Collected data
****

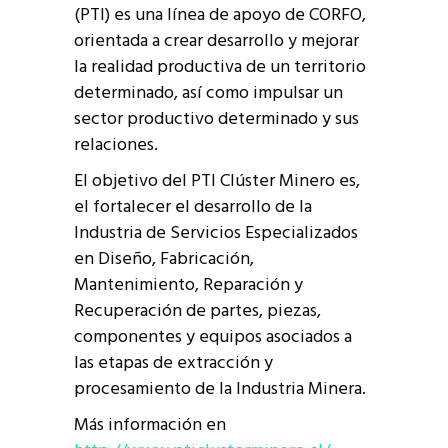
(PTI) es una línea de apoyo de CORFO,
orientada a crear desarrollo y mejorar
la realidad productiva de un territorio
determinado, así como impulsar un
sector productivo determinado y sus
relaciones.
El objetivo del PTI Clúster Minero es,
el fortalecer el desarrollo de la
Industria de Servicios Especializados
en Diseño, Fabricación,
Mantenimiento, Reparación y
Recuperación de partes, piezas,
componentes y equipos asociados a
las etapas de extracción y
procesamiento de la Industria Minera.
Más información en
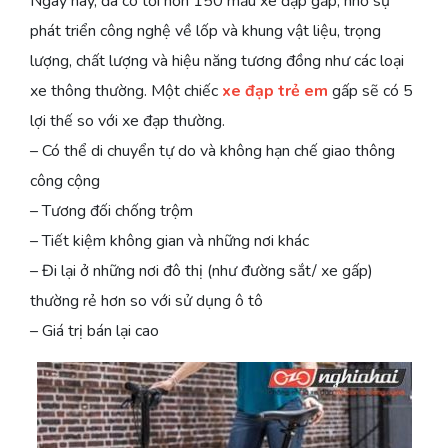
Ngày nay, đã có tới hơn 150 mẫu xe đạp gấp, nhờ sự
phát triển công nghệ về lốp và khung vật liệu, trọng
lượng, chất lượng và hiệu năng tương đồng như các loại
xe thông thường. Một chiếc
xe đạp trẻ em
gấp sẽ có 5
lợi thế so với xe đạp thường.
– Có thể di chuyển tự do và không hạn chế giao thông
công cộng
– Tương đối chống trộm
– Tiết kiệm không gian và những nơi khác
– Đi lại ở những nơi đô thị (như đường sắt/ xe gấp)
thường rẻ hơn so với sử dụng ô tô
– Giá trị bán lại cao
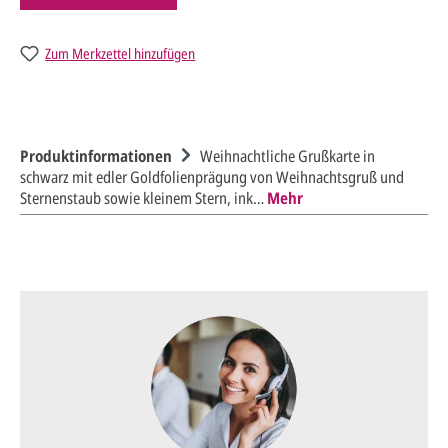
Zum Merkzettel hinzufügen
Produktinformationen
Weihnachtliche Grußkarte in
schwarz mit edler Goldfolienprägung von Weihnachtsgruß und
Sternenstaub sowie kleinem Stern, ink…
Mehr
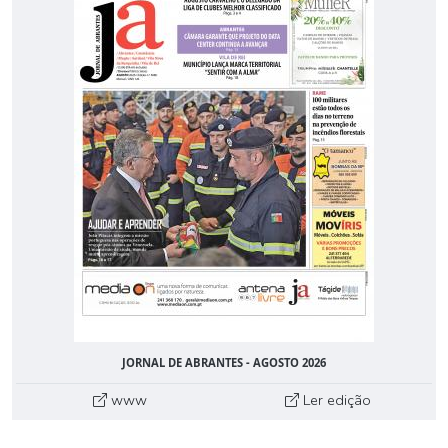
JORNAL DE ABRANTES - AGOSTO 2026
www
Ler edição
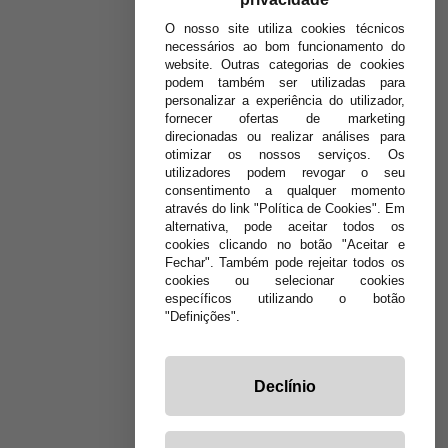
O nosso site utiliza cookies técnicos
necessários ao bom funcionamento do
website. Outras categorias de cookies
podem também ser utilizadas para
personalizar a experiência do utilizador,
fornecer ofertas de marketing
direcionadas ou realizar análises para
otimizar os nossos serviços. Os
utilizadores podem revogar o seu
consentimento a qualquer momento
através do link "Política de Cookies". Em
alternativa, pode aceitar todos os
cookies clicando no botão "Aceitar e
Fechar". Também pode rejeitar todos os
cookies ou selecionar cookies
específicos utilizando o botão
"Definições".
Declínio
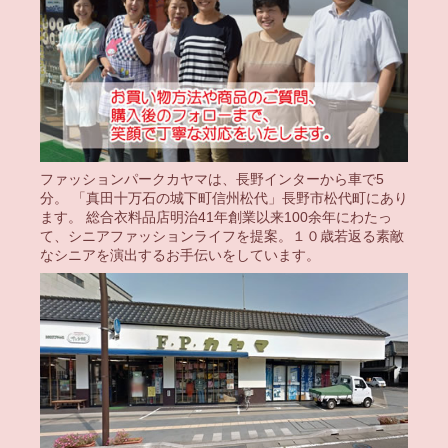
ファッションパークカヤマは、長野インターから車で5
分。 「真田十万石の城下町信州松代」長野市松代町にあり
ます。 総合衣料品店明治41年創業以来100余年にわたっ
て、シニアファッションライフを提案。１０歳若返る素敵
なシニアを演出するお手伝いをしています。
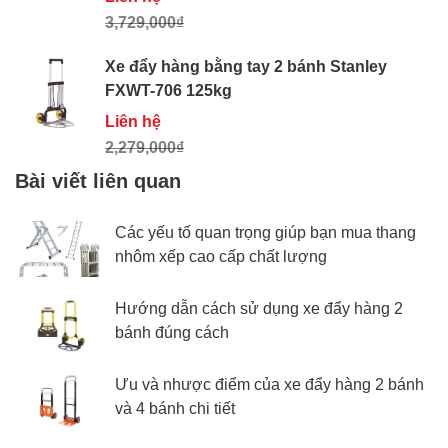
3,729,000₫
Xe đẩy hàng bằng tay 2 bánh Stanley
FXWT-706 125kg
Liên hệ
2,279,000₫
Bài viết liên quan
Các yếu tố quan trọng giúp bạn mua thang
nhôm xếp cao cấp chất lượng
Hướng dẫn cách sử dụng xe đẩy hàng 2
bánh đúng cách
Ưu và nhược điểm của xe đẩy hàng 2 bánh
và 4 bánh chi tiết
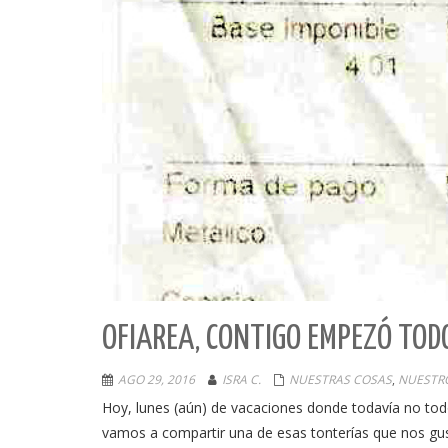
OFIAREA, CONTIGO EMPEZÓ TOD
AGO 29, 2016
ISRA C.
NUESTRAS COSAS
,
NUESTR
Hoy, lunes (aún) de vacaciones donde todavía no todo
vamos a compartir una de esas tonterías que nos 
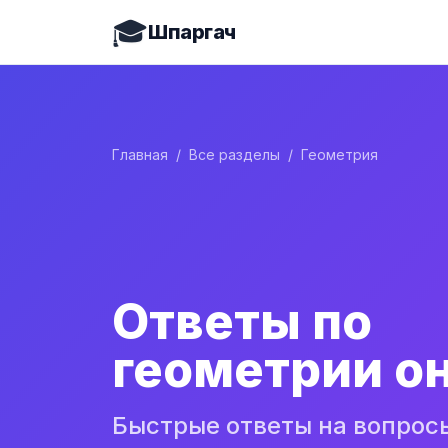
🎓
Шпаргач
Главная
/
Все разделы
/
Геометрия
Ответы по
геометрии о
Быстрые ответы на вопрос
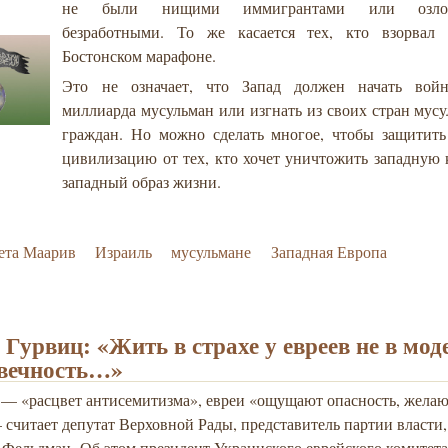
не были нищими иммигрантами или озлоб
безработными. То же касается тех, кто взорвал
Бостонском марафоне.
Это не означает, что Запад должен начать вой
миллиарда мусульман или изгнать из своих стран мус
граждан. Но можно сделать многое, чтобы защитить
цивилизацию от тех, кто хочет уничтожить западную 
западный образ жизни.
ета Маарив
Израиль
мусульмане
Западная Европа
 Гурвиц: «Жить в страхе у евреев не в мод
вечность…»
 — «расцвет антисемитизма», евреи «ощущают опасность, ж
елаю
 считает депутат Верховной Рады, представитель партии власти
 Фельдман.
Об этом президент Украинского еврейского комитета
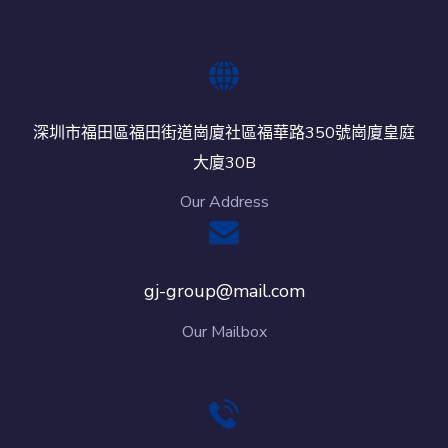
深圳市福田區福田街道崗廈社區福華路350號崗廈皇庭
大廈30B
Our Address
gj-group@mail.com
Our Mailbox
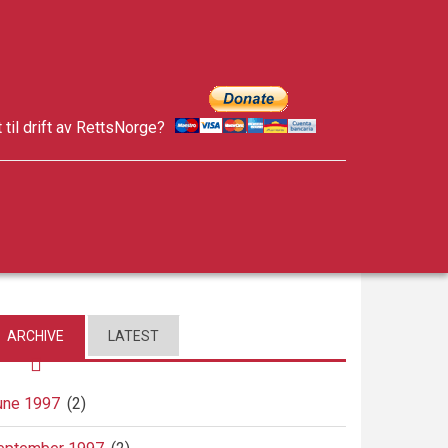
t til drift av RettsNorge?
facebook
twitter
google-
plus
ARCHIVE
LATEST
une 1997
(2)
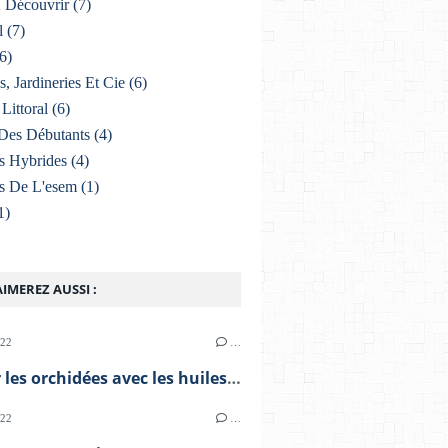
À Découvrir
(7)
l
(7)
6)
s, Jardineries Et Cie
(6)
Littoral
(6)
Des Débutants
(4)
s Hybrides
(4)
s De L'esem
(1)
1)
IMEREZ AUSSI :
022
…
Soigner les orchidées avec les huiles essentielles
022
…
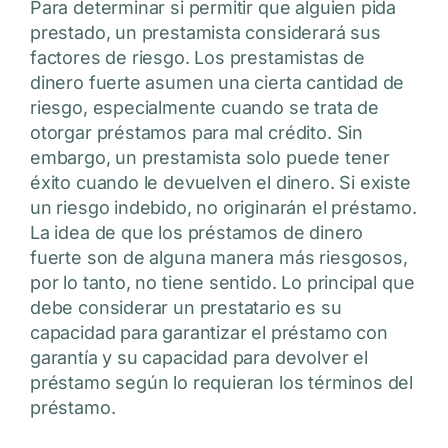
Para determinar si permitir que alguien pida
prestado, un prestamista considerará sus
factores de riesgo. Los prestamistas de
dinero fuerte asumen una cierta cantidad de
riesgo, especialmente cuando se trata de
otorgar préstamos para mal crédito. Sin
embargo, un prestamista solo puede tener
éxito cuando le devuelven el dinero. Si existe
un riesgo indebido, no originarán el préstamo.
La idea de que los préstamos de dinero
fuerte son de alguna manera más riesgosos,
por lo tanto, no tiene sentido. Lo principal que
debe considerar un prestatario es su
capacidad para garantizar el préstamo con
garantía y su capacidad para devolver el
préstamo según lo requieran los términos del
préstamo.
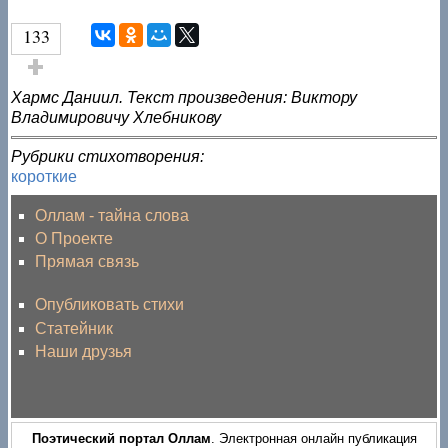
133
Голос за!
Хармс Даниил. Текст произведения: Виктору
Владимировичу Хлебникову
Рубрики стихотворения:
короткие
Оллам - тайна слова
О Проекте
Прямая связь
Опубликовать стихи
Статейник
Наши друзья
Поэтический портал Оллам
. Электронная онлайн публикация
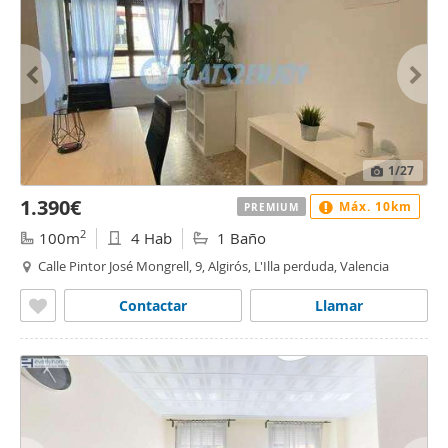
1
/27
1.390€
Máx. 10km
PREMIUM
2
100m
4 Hab
1 Baño
Calle Pintor José Mongrell, 9, Algirós, L'Illa perduda, Valencia
Contactar
Llamar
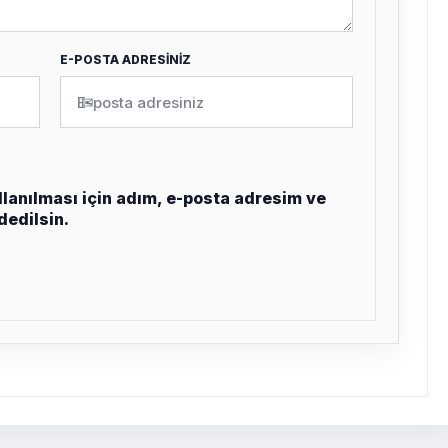
E-POSTA ADRESİNİZ
✉
lanılması için adım, e-posta adresim ve
dedilsin.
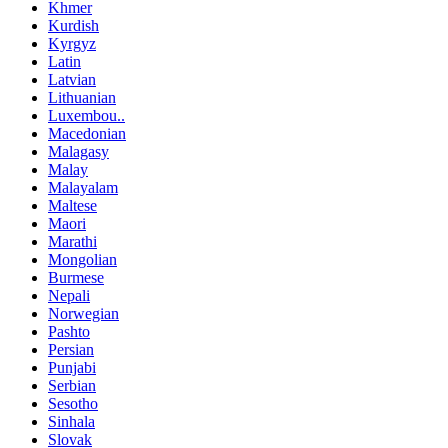
Khmer
Kurdish
Kyrgyz
Latin
Latvian
Lithuanian
Luxembou..
Macedonian
Malagasy
Malay
Malayalam
Maltese
Maori
Marathi
Mongolian
Burmese
Nepali
Norwegian
Pashto
Persian
Punjabi
Serbian
Sesotho
Sinhala
Slovak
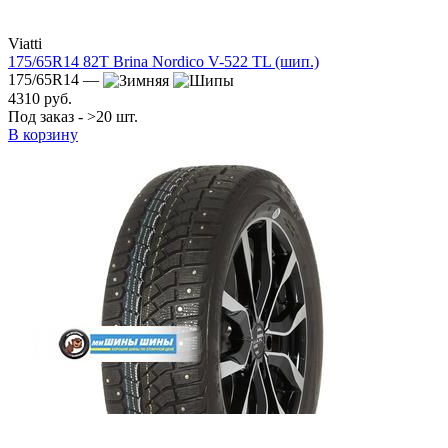
Viatti
175/65R14 82T Brina Nordico V-522 TL (шип.)
175/65R14 —
4310 руб.
Под заказ - >20 шт.
В корзину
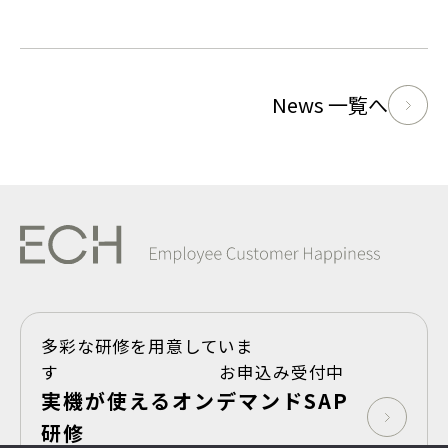
News 一覧へ
多彩な研修を用意していま
す お申込み受付中
実機が使えるオンデマンドSAP
研修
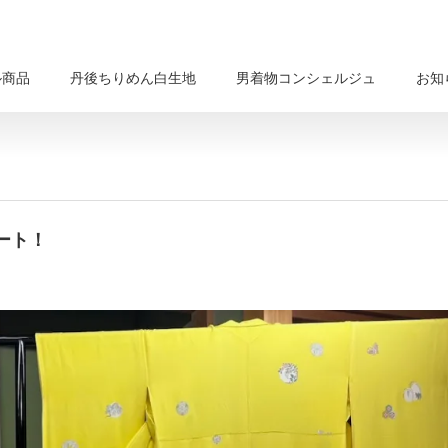
ル商品
丹後ちりめん白生地
男着物コンシェルジュ
お知
ート！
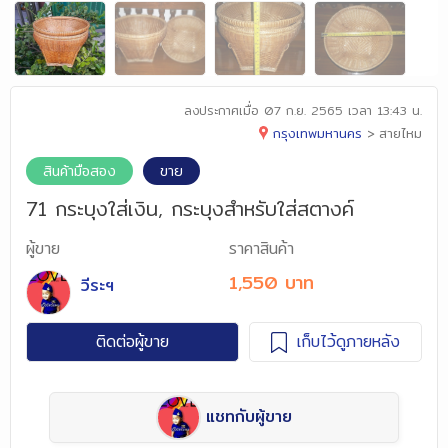
ลงประกาศเมื่อ
07 ก.ย. 2565 เวลา 13:43 น.
กรุงเทพมหานคร
>
สายไหม
สินค้ามือสอง
ขาย
71 กระบุงใส่เงิน, กระบุงสำหรับใส่สตางค์
ผู้ขาย
ราคาสินค้า
1,550 บาท
วีระฯ
ติดต่อผู้ขาย
เก็บไว้ดูภายหลัง
แชทกับผู้ขาย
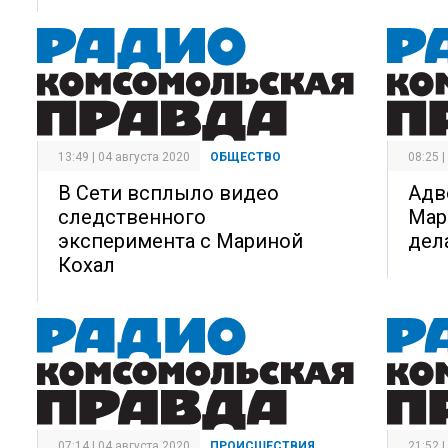
13:49 | 04 августа 2020
ОБЩЕСТВО
08:25 
В Сети всплыло видео
Адв
следственного
Мар
эксперимента с Мариной
дел
Кохал
07:14 | 04 августа 2020
ПРОИСШЕСТВИЯ
21:52 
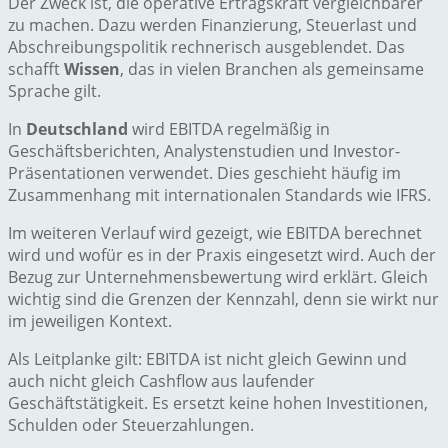
Der Zweck ist, die operative Ertragskraft vergleichbarer
zu machen. Dazu werden Finanzierung, Steuerlast und
Abschreibungspolitik rechnerisch ausgeblendet. Das
schafft
Wissen
, das in vielen Branchen als gemeinsame
Sprache gilt.
In
Deutschland
wird EBITDA regelmäßig in
Geschäftsberichten, Analystenstudien und Investor-
Präsentationen verwendet. Dies geschieht häufig im
Zusammenhang mit internationalen Standards wie IFRS.
Im weiteren Verlauf wird gezeigt, wie EBITDA berechnet
wird und wofür es in der Praxis eingesetzt wird. Auch der
Bezug zur Unternehmensbewertung wird erklärt. Gleich
wichtig sind die Grenzen der Kennzahl, denn sie wirkt nur
im jeweiligen Kontext.
Als Leitplanke gilt: EBITDA ist nicht gleich Gewinn und
auch nicht gleich Cashflow aus laufender
Geschäftstätigkeit. Es ersetzt keine hohen Investitionen,
Schulden oder Steuerzahlungen.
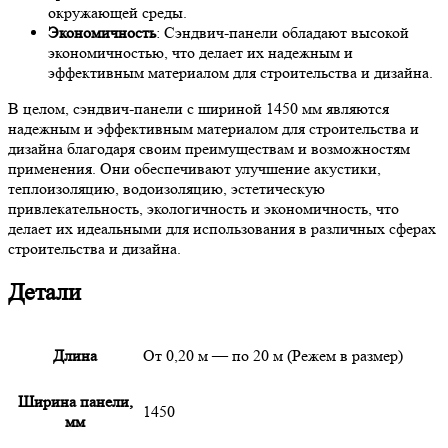
окружающей среды.
Экономичность
: Сэндвич-панели обладают высокой
экономичностью, что делает их надежным и
эффективным материалом для строительства и дизайна.
В целом, сэндвич-панели с шириной 1450 мм являются
надежным и эффективным материалом для строительства и
дизайна благодаря своим преимуществам и возможностям
применения. Они обеспечивают улучшение акустики,
теплоизоляцию, водоизоляцию, эстетическую
привлекательность, экологичность и экономичность, что
делает их идеальными для использования в различных сферах
строительства и дизайна.
Детали
Длина
От 0,20 м — по 20 м (Режем в размер)
Ширина панели,
1450
мм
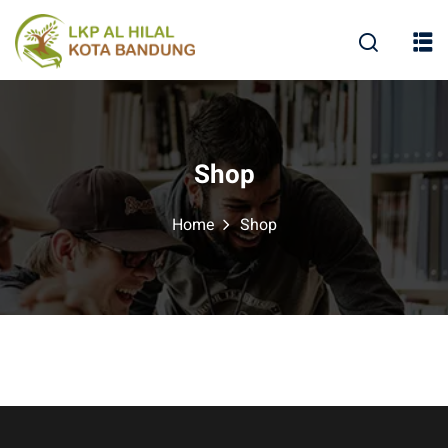
Shop
Home
Shop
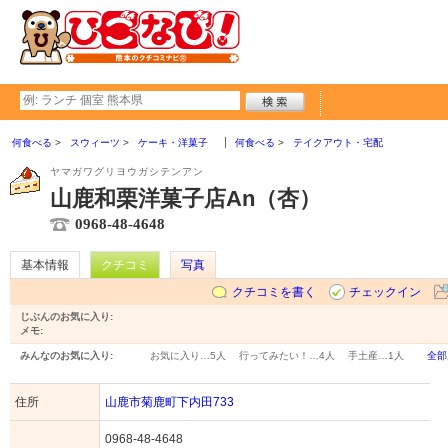
何食べる
スウィーツ
ケーキ・洋菓子
何食べる
テイクアウト・宅配
ヤマガワグリヨウガシテンアン
山鹿和栗洋菓子店An（杏）
0968-48-4648
基本情報
クチコミ
写真
クチコミを書く
チェックイン
じぶんのお気に入り:
メモ:
みんなのお気に入り:
お気に入り…
5人
行ってみたい！…
4人
手土産…
1人
全部
住所
山鹿市菊鹿町下内田733
0968-48-4648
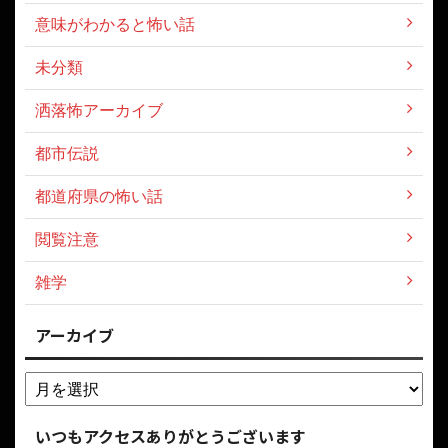
意味がわかると怖い話
未分類
洒落怖アーカイブ
都市伝説
都道府県の怖い話
閲覧注意
雑学
アーカイブ
いつもアクセスありがとうございます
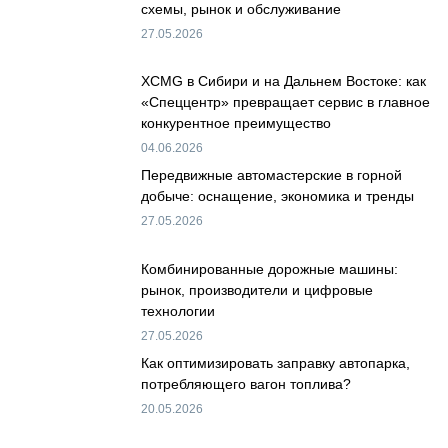
схемы, рынок и обслуживание
27.05.2026
XCMG в Сибири и на Дальнем Востоке: как
«Спеццентр» превращает сервис в главное
конкурентное преимущество
04.06.2026
Передвижные автомастерские в горной
добыче: оснащение, экономика и тренды
27.05.2026
Комбинированные дорожные машины:
рынок, производители и цифровые
технологии
27.05.2026
Как оптимизировать заправку автопарка,
потребляющего вагон топлива?
20.05.2026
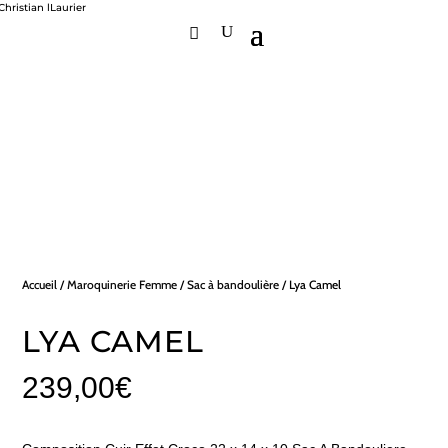
Accueil
/
Maroquinerie Femme
/
Sac à bandoulière
/ Lya Camel
LYA CAMEL
239,00
€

****

Aim of the exercise: In the records above, locate the lines holding the word "hàng". Copy each of them.

Result of this task:
Xe đẩy hàng bằng tay 2 bánh Stanley
Hướng dẫn cách sử dụng xe đẩy hàng 2
Ưu và nhược điểm của xe đẩy hàng 2 bánh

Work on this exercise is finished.